**EXERCISE DATA**
.....

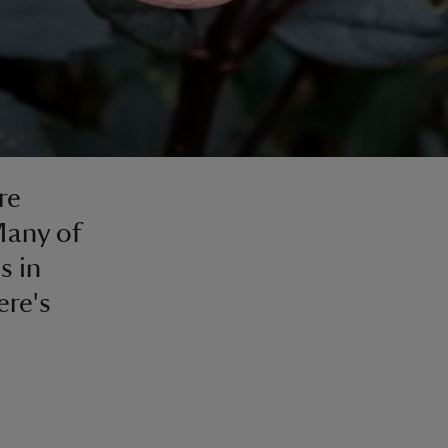
re
 Many of
s in
ere's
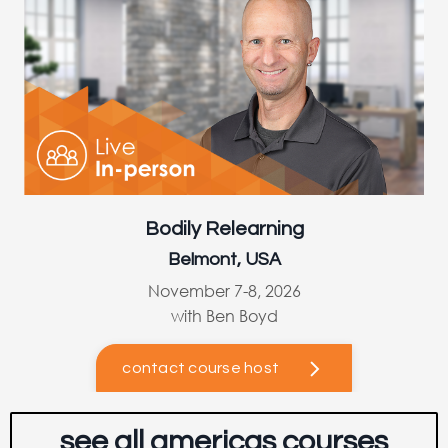
Bodily Relearning
Belmont, USA
November 7-8, 2026
with Ben Boyd
contact course host
see all americas courses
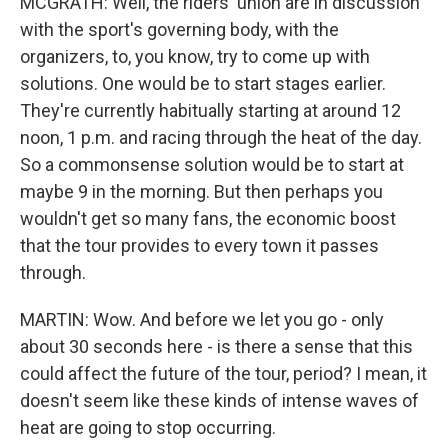
MCGRATH: Well, the riders' union are in discussion
with the sport's governing body, with the
organizers, to, you know, try to come up with
solutions. One would be to start stages earlier.
They're currently habitually starting at around 12
noon, 1 p.m. and racing through the heat of the day.
So a commonsense solution would be to start at
maybe 9 in the morning. But then perhaps you
wouldn't get so many fans, the economic boost
that the tour provides to every town it passes
through.
MARTIN: Wow. And before we let you go - only
about 30 seconds here - is there a sense that this
could affect the future of the tour, period? I mean, it
doesn't seem like these kinds of intense waves of
heat are going to stop occurring.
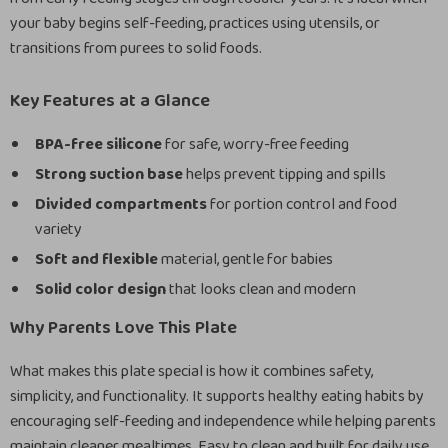
your baby begins self-feeding, practices using utensils, or
transitions from purees to solid foods.
Key Features at a Glance
BPA-free silicone
for safe, worry-free feeding
Strong suction base
helps prevent tipping and spills
Divided compartments
for portion control and food
variety
Soft and flexible
material, gentle for babies
Solid color design
that looks clean and modern
Why Parents Love This Plate
What makes this plate special is how it combines safety,
simplicity, and functionality. It supports healthy eating habits by
encouraging self-feeding and independence while helping parents
maintain cleaner mealtimes. Easy to clean and built for daily use,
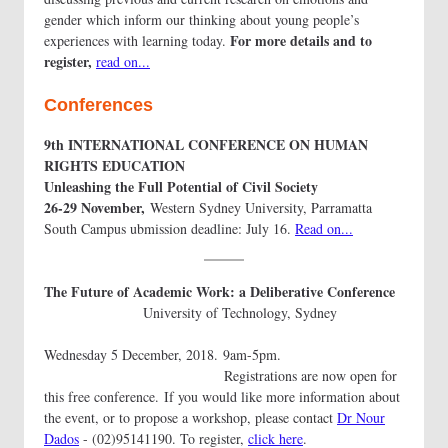
gender which inform our thinking about young people’s
For more details and to
experiences with learning today.
register,
read on...
Conferences
9th INTERNATIONAL CONFERENCE ON HUMAN
RIGHTS EDUCATION
Unleashing the Full Potential of Civil Society
26-29 November,
Western Sydney University, Parramatta
South Campus ubmission deadline: July 16.
Read on...
The Future of Academic Work: a Deliberative Conference
University of Technology, Sydney
Wednesday 5 December, 2018. 9am-5pm.
Registrations are now open for
this free conference. If you would like more information about
the event, or to propose a workshop, please contact
Dr Nour
Dados
- (02)95141190. To register,
click here
.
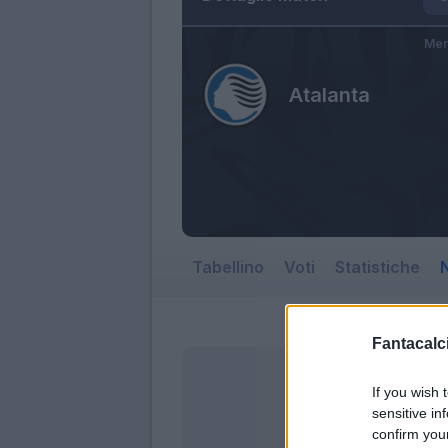
Mer
Atalanta
Tabellino
Voti
Statistiche
N
Fantacalci
If you wish 
sensitive in
confirm you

.....

**EXERCISE**
Print exactly the lines above, between the one holding "transitions from purees to solid foods." and the one holding "simplicity, and functionality.", inclusive, and nothing besides.

**RESPONSE BOX**
transitions from purees to solid foods.
Key Features at a Glance
BPA-free silicone
for safe, worry-free feeding
Strong suction base
helps prevent tipping and spills
Divided compartments
for portion control and food
variety
Soft and flexible
material, gentle for babies
Solid color design
that looks clean and modern
Why Parents Love This Plate
What makes this plate special is how it combines safety,
simplicity, and functionality. It supports healthy eating habits by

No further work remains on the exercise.